I want to shout, yell and holler from the rooftops and say, “You see how great a mom Susan was.” Look how our children turned out . . . . that was her doing! I want to remind them that it is hard work being a mom especially as a pastor’s wife. I want to take out a newspaper ad that tells everyone how even when Susan was exhausted she persevered and then she’d get up the next day an do it all over again. I want to tell her that I am proud of her and the work she does to ensure our gang of four (if you include me that would be gang of five), not only survived, but thrived. I’m so proud of the mothering she did. Her strength, resilience and humor is shows up in all our lives. I want to tell her one more time, “Sweetheart you are not like the Proverbs 31 woman you ARE that woman.”
I want to do all those things and more to honor the woman who was the beat of my heart. But (don’t you just love that word “but”) as much as I want to honor her even though she is not here for the first time in more than fifty years, I am filled with crushing sadness and piercing loneliness.
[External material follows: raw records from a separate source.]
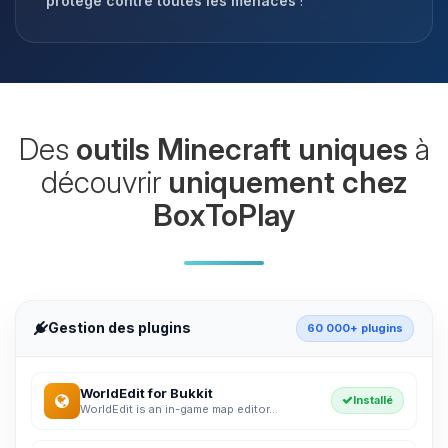
protégé contre toutes les menaces
!
Des
outils Minecraft uniques
à
découvrir
uniquement chez
BoxToPlay
Gestion des plugins
60 000+ plugins
WorldEdit for Bukkit
Installé
WorldEdit is an in-game map editor...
I have life partner into whose eyes I can look and say something hokey like, “You really are the greatest mother that ever lived.” She seemed to love hearing it as much as I loved saying it to her.
I remember shortly before Susan and I married we were talking about what we wanted to be in life. It was easy for me because God had already laid a claim on my life and called me to preach. We both already knew about me. When I asked her about what she wanted out of life she replied in her own self-effacing way, “All I have ever wanted to be is a wife and mother.”
On December 23, 1966 she became a wife as we pledged our mutual commitments to live together as husband and wife and then on June 25, 1969 she became a mother. Four times during our marriage she walked through the valley of the shadow of death to give birth to our children.
For the rest of her life she lived her dream. I’d just like to be able to tell her one more time just how great a mom she was.